Worker-methods are impossible¶

Class instances (i.e. Worker instances) are picklable only if all of their attributes are. On the other hand class instance methods are not picklable (because they are not top-level module functions) therefore class methods (either static, class, bound or unbound) will not work for a parallel piper.

Lambdas and closures¶

Lambda functions and closures (functions defined inside other functions) cannot be pickled. They will work with worker_type='thread' but will fail with worker_type='process'. Use top-level module functions instead:

# This will NOT work with process workers:
w = Worker(lambda inbox: inbox[0] * 2)

# This WILL work:
def double(inbox):
    return inbox[0] * 2

w = Worker(double)

File-handles make remotely no sense¶

Function arguments should be picklable, but file-handles are not. It is recommended that output pipers store data persistently, therefore output workers should be run locally and not use a parallel NuMap, circumventing the requirement for picklable attributes.

The `@imports` decorator¶

When using remote workers via RPyC, functions are injected into the remote Python process. The remote process has its own namespace and does not share the local process's imports.

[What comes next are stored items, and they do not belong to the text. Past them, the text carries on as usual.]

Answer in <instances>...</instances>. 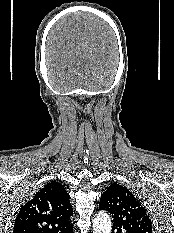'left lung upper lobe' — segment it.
Here are the masks:
<instances>
[{"label":"left lung upper lobe","mask_w":174,"mask_h":233,"mask_svg":"<svg viewBox=\"0 0 174 233\" xmlns=\"http://www.w3.org/2000/svg\"><path fill=\"white\" fill-rule=\"evenodd\" d=\"M99 209L109 211L113 226L126 233H152V222L145 209L124 186L111 184L100 198Z\"/></svg>","instance_id":"obj_1"}]
</instances>
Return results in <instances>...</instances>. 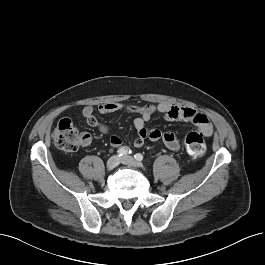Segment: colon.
<instances>
[{
    "mask_svg": "<svg viewBox=\"0 0 265 265\" xmlns=\"http://www.w3.org/2000/svg\"><path fill=\"white\" fill-rule=\"evenodd\" d=\"M53 141L58 148L66 152H75L79 149L81 135L69 119H62L53 132ZM185 148L192 157H201L206 144L202 133L197 131L188 132L184 139Z\"/></svg>",
    "mask_w": 265,
    "mask_h": 265,
    "instance_id": "obj_1",
    "label": "colon"
}]
</instances>
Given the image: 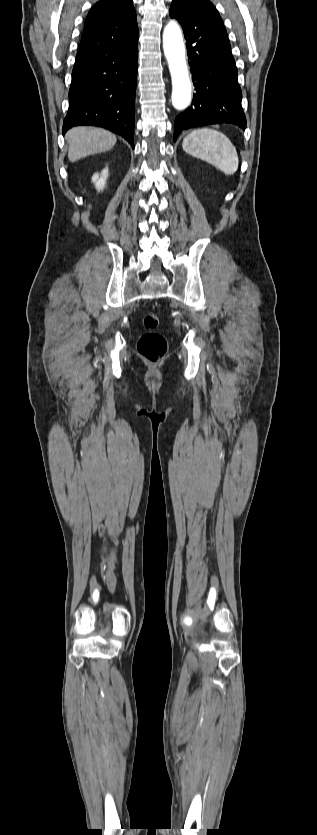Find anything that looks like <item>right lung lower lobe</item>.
<instances>
[{"label":"right lung lower lobe","instance_id":"1","mask_svg":"<svg viewBox=\"0 0 317 835\" xmlns=\"http://www.w3.org/2000/svg\"><path fill=\"white\" fill-rule=\"evenodd\" d=\"M138 35L115 46L80 45L72 71L63 135L72 127L98 126L134 147Z\"/></svg>","mask_w":317,"mask_h":835}]
</instances>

Use the @imports decorator to attach required import statements:

from numap import imports

@imports(['numpy', 'os.path'])
def process(inbox):
    arr = numpy.array(inbox[0])
    return os.path.join('/output', str(arr.mean()))

Without @imports, remote workers will raise NameError for any module not available in the remote namespace.

Fallback imports¶

If a module might not be available, use comma-separated alternatives:

@imports(['ujson,json'])  # try ujson, fall back to stdlib json
def parse(inbox):
    return ujson.loads(inbox[0])

The `forgive` parameter¶

Set forgive=True to emit a warning instead of raising ImportError when a module is not available:

@imports(['optional_module'], forgive=True)
def func(inbox):
    ...

Buffer deadlocks¶

A pipeline can deadlock if the NuMap buffer fills up and no results are being consumed. Common scenarios:

Multiple output pipers, only one consumed¶

If your pipeline has two output Pipers and you only call next() on one, the other's result queue fills the buffer and blocks all further task submission.

Fix: always consume all output Pipers, or use Plumber.run() which automatically consumes all outputs.

Buffer smaller than stride¶

If buffer < stride, the NuMap cannot submit a full stride of tasklets before running out of buffer space. This causes a deadlock because the stride must complete before results can be returned.

Fix: use the default buffer (auto-calculated) or ensure buffer >= stride.

Timeouts on chained tasks¶

If task B depends on the output of task A, and task A has a timeout, a timed-out result from A leaves task B waiting forever for input that will never arrive.

Fix: do not specify timeouts on upstream tasks within a shared NuMap.

Sub-interpreter limitations (Python 3.14+)¶

Functions must be importable¶

interp.call() requires that functions can be resolved by module and name. Functions defined dynamically, in __main__, or as methods on class instances may trigger NotShareableError. PaPy works around this for Worker instances by unwrapping the task chain, but arbitrary callables may fall back to main-interpreter execution (with a RuntimeWarning).

No remote execution¶

worker_type='interpreter' is incompatible with worker_remote. Remote execution requires RPyC, which operates at the process level.

API maturity¶

The concurrent.interpreters module is new in Python 3.14. Its API may evolve in future Python versions. PaPy guards interpreter support behind HASINTERP and ImportError to ensure graceful degradation.